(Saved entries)
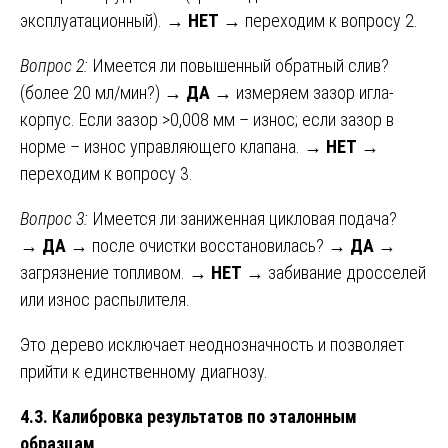
эксплуатационный). →
НЕТ
→ переходим к вопросу 2.
Вопрос 2:
Имеется ли повышенный обратный слив?
(более 20 мл/мин?) →
ДА
→ измеряем зазор игла-
корпус. Если зазор >0,008 мм – износ; если зазор в
норме – износ управляющего клапана. →
НЕТ
→
переходим к вопросу 3.
Вопрос 3:
Имеется ли заниженная цикловая подача?
→
ДА
→ после очистки восстановилась? →
ДА
→
загрязнение топливом. →
НЕТ
→ забивание дросселей
или износ распылителя.
Это дерево исключает неоднозначность и позволяет
прийти к единственному диагнозу.
4.3. Калибровка результатов по эталонным
образцам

### What is being asked
Copy out each line of the records that holds the string "Имеется".

### Expected output
Имеется ли повышенный обратный слив?
Имеется ли заниженная цикловая подача?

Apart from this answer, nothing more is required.